Activity:
Take the listing below and output it exactly, with no images.

[Data for analysis Boundary: Start]

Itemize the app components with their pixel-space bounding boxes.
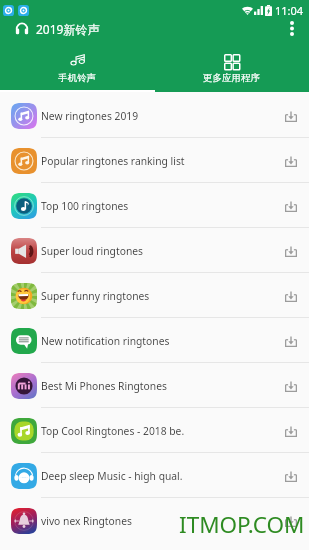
button[interactable]: New notification ringtones [0, 318, 309, 363]
button[interactable]: Download [276, 326, 306, 356]
staticText: Super funny ringtones [41, 289, 150, 303]
staticText: Deep sleep Music - high qual. [41, 469, 183, 483]
button[interactable]: Download [276, 506, 306, 536]
button[interactable]: Download [276, 191, 306, 221]
staticText: Top Cool Ringtones - 2018 be. [41, 424, 185, 438]
button[interactable]: Download [276, 461, 306, 491]
button[interactable]: Best Mi Phones Ringtones [0, 363, 309, 408]
staticText: New ringtones 2019 [41, 109, 139, 123]
button[interactable]: More options [275, 20, 309, 37]
button[interactable]: Popular ringtones ranking list [0, 138, 309, 183]
staticText: Best Mi Phones Ringtones [41, 379, 167, 393]
button[interactable]: Download [276, 236, 306, 266]
button[interactable]: 手机铃声 [0, 37, 154, 92]
button[interactable]: Deep sleep Music - high qual. [0, 453, 309, 498]
staticText: 更多应用程序 [203, 72, 260, 84]
button[interactable]: New ringtones 2019 [0, 93, 309, 138]
staticText: Super loud ringtones [41, 244, 144, 258]
staticText: Popular ringtones ranking list [41, 154, 185, 168]
button[interactable]: 更多应用程序 [154, 37, 309, 92]
staticText: 2019新铃声 [36, 21, 100, 37]
staticText: New notification ringtones [41, 334, 170, 348]
staticText: 手机铃声 [58, 72, 96, 84]
button[interactable]: Super funny ringtones [0, 273, 309, 318]
button[interactable]: Download [276, 416, 306, 446]
staticText: ITMOP.COM [179, 509, 305, 540]
staticText: Top 100 ringtones [41, 199, 129, 213]
button[interactable]: Top Cool Ringtones - 2018 be. [0, 408, 309, 453]
staticText: vivo nex Ringtones [41, 514, 132, 528]
button[interactable]: Download [276, 146, 306, 176]
button[interactable]: Download [276, 371, 306, 401]
button[interactable]: Download [276, 281, 306, 311]
button[interactable]: vivo nex Ringtones [0, 498, 309, 543]
staticText: 11:04 [275, 3, 304, 18]
button[interactable]: Top 100 ringtones [0, 183, 309, 228]
button[interactable]: Download [276, 101, 306, 131]
button[interactable]: Super loud ringtones [0, 228, 309, 273]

[Data for analysis Boundary: End]

Answer section:
Itemize the app components with their pixel-space bounding boxes.
button[interactable]: New notification ringtones [0, 318, 309, 363]
button[interactable]: Download [276, 326, 306, 356]
staticText: Super funny ringtones [41, 289, 150, 303]
staticText: Deep sleep Music - high qual. [41, 469, 183, 483]
button[interactable]: Download [276, 506, 306, 536]
button[interactable]: Download [276, 191, 306, 221]
staticText: Top Cool Ringtones - 2018 be. [41, 424, 185, 438]
button[interactable]: Download [276, 461, 306, 491]
button[interactable]: Best Mi Phones Ringtones [0, 363, 309, 408]
staticText: New ringtones 2019 [41, 109, 139, 123]
button[interactable]: More options [275, 20, 309, 37]
button[interactable]: Popular ringtones ranking list [0, 138, 309, 183]
staticText: Best Mi Phones Ringtones [41, 379, 167, 393]
button[interactable]: Download [276, 236, 306, 266]
button[interactable]: 手机铃声 [0, 37, 154, 92]
button[interactable]: Deep sleep Music - high qual. [0, 453, 309, 498]
staticText: 更多应用程序 [203, 72, 260, 84]
button[interactable]: New ringtones 2019 [0, 93, 309, 138]
staticText: Super loud ringtones [41, 244, 144, 258]
staticText: Popular ringtones ranking list [41, 154, 185, 168]
button[interactable]: 更多应用程序 [154, 37, 309, 92]
staticText: 2019新铃声 [36, 21, 100, 37]
staticText: New notification ringtones [41, 334, 170, 348]
staticText: 手机铃声 [58, 72, 96, 84]
button[interactable]: Super funny ringtones [0, 273, 309, 318]
button[interactable]: Download [276, 416, 306, 446]
staticText: ITMOP.COM [179, 509, 305, 540]
staticText: Top 100 ringtones [41, 199, 129, 213]
button[interactable]: Top Cool Ringtones - 2018 be. [0, 408, 309, 453]
staticText: vivo nex Ringtones [41, 514, 132, 528]
button[interactable]: Download [276, 146, 306, 176]
button[interactable]: Download [276, 371, 306, 401]
button[interactable]: Download [276, 281, 306, 311]
button[interactable]: vivo nex Ringtones [0, 498, 309, 543]
staticText: 11:04 [275, 3, 304, 18]
button[interactable]: Top 100 ringtones [0, 183, 309, 228]
button[interactable]: Download [276, 101, 306, 131]
button[interactable]: Super loud ringtones [0, 228, 309, 273]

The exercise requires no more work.